Askkanwii’s Diasporic Film Festival bringing global stories, understanding to Aurora in August
AURORA | The world regularly comes to Aurora, this time on the silver screen.
The third Colorado Diasporic Film Festival is coming to Aurora in August. As an initiative of the Askkanwii Filmmaking Incubator Hub, another Colorado-based nonprofit, the festival seeks to foster cross-cultural understanding and connection.
Askkanwii was founded in 2013 by Ousmane Ndoye, a Senegalese-born filmmaker and educator. Ndoye has spearheaded the Diasporic Film Festival and stewarded it into partnerships with the Sundance Institute and the Colorado Office of Film, Television and Media, as well as other film and media affinity groups in Colorado.
Ndoye said he was inspired to create both Askkanwii and the Diasporic Film Festival as a means of facilitating cross-cultural dialogue.
“I came here 29 years ago as an immigrant, and as a content creator,” Ndoye told the Sentinel. “My perspective was always to do films, write books, to tell stories. Then, when I came here, I realized that America has people from all over the world.”
Ndoye said that a common experience for people from diasporic backgrounds was a “fear of being judged and limited.”
“They stay in their comfort zone rather than coming out and sharing with our neighbors their own stories,” Ndoye said. “When I started college in 1999, to hone my English, I just wanted to write stories and films. That’s when I really observed networking… and realized that this country is built on a lot of immigrants, the diaspora, people from all over the world.”
Ndoye said it was then he considered using the arts, and film specifically, as a means of community building and allowing people to “tell their own story”.
“That way, maybe we can build more healthy communities, more understanding, and more bridge building,” Ndoye added.
“That’s how [Askkanwii] came about, because I grew up in a village,” Ndoye said. “I always think, ‘What made a village strong?’ The village is strong because of its people living together in harmony, with respect, with tolerance, with communication, supporting one another… What makes a community strong is that people can, regardless of their differences of race, upbringings, or beliefs, we can find ways to create spaces where everyone can feel a sense of belonging.”
Ndoye said he took that mentality into creating events and activities aimed at cultural diplomacy. He started with diasporic movie nights, showcasing films from people with immigrant and diasporic backgrounds. Askkanwii has been providing filmmaking programs, support projects that range from documentaries to digital media, and hands-on filmmaking education and workforce development programs since 2013. The organization has held cultural exchanges, bringing artists from a variety of African countries to talk to film professionals in America and vice versa.

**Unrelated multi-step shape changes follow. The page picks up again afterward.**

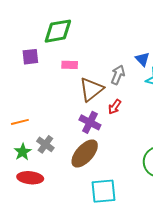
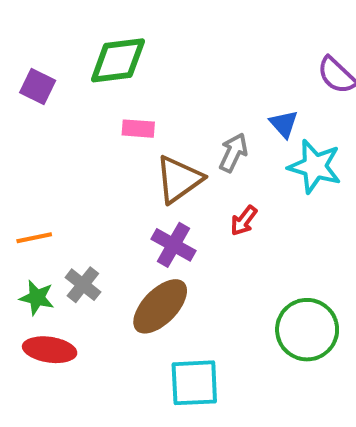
purple square: (30, 57) -> (38, 86), moved, turned 30
red arrow: (115, 107) -> (244, 221), moved
green star: (23, 152) -> (37, 298), turned -30

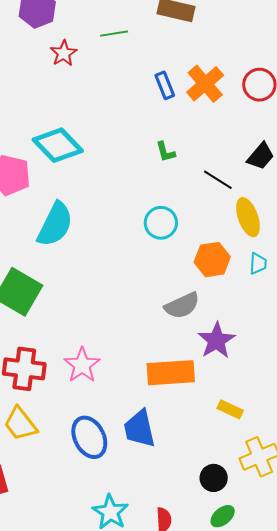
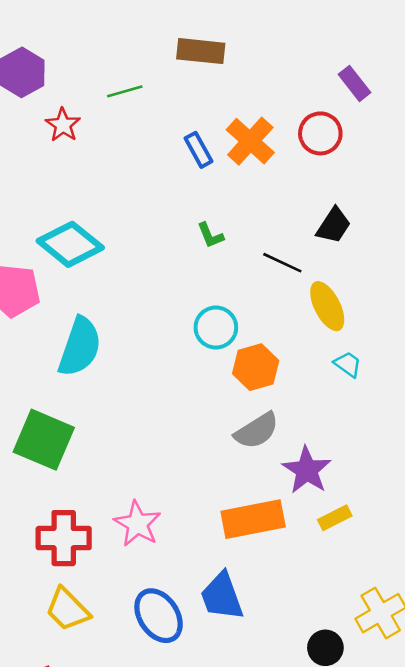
orange hexagon: (212, 260) -> (256, 367), moved
cyan trapezoid: (258, 264) -> (348, 364), turned -50
yellow rectangle: (230, 409) -> (335, 518), moved, turned -45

Ndoye said that the third edition of this exchange, called the Cultural Diplomacy Beyond Borders-FEST, is planned for this coming December and will take filmmakers and content creators to his native Senegal.
For the film festival itself, Ndoye wanted to evoke that feeling of community, cultural representation, and job opportunity and will take the form of the Diasporic FilmHub Village. The Colorado Diasporic Film Festival just announced its 2026 return from Aug 6 to Aug.9, with its opening night happening at the Sie Film Center in Denver and events continuing into the weekend across the Aurora Cultural Arts District.
Many of the events for the film festival are slated for businesses across Aurora along Colfax, including Downtown Aurora Visual Arts, Roshni Healing Arts Sanctuary, Ollin Cafetzin, the Fox Arts Center, the Vintage Theatre, Banh and Butter Bakery Cafe, Society 303 Wine Bar, Cerebral Brewing, Lavictoria Incubator Kitchen, and Mango House Cultural Food Court.
“Through the Diasporic FilmHub Village, we are creating a welcoming space where every culture has a seat at the table, every story matters, and every community can see itself reflected on screen,” Ndoye said. “By highlighting House of Kodo this year, we are also celebrating local Colorado filmmakers who are showing that powerful storytelling can begin here at home and travel across the world.
This year, the CDFF will highlight House of Kodō, a Colorado-based film company created by Bruce Tetsuya and Drew Matsushima. The festival will be screening Tetsuya’s new short film, “End of Things”, following an ex-military project and his fears for his daughter’s safety after seeing a vision of the end of the world.
The programming for the festival features projects from 21 different countries and 18 different languages. This year’s submissions include documentaries, feature films, short films, animation, experimental work, student films, children’s shorts, and web/new media projects.
IF YOU GO
Dates: Aug 6 to Aug.9
Place: Multiple venues
Details and tickets: cdfilmfestival.com. Tickets include a $15 food voucher for any of the festival’s partner businesses.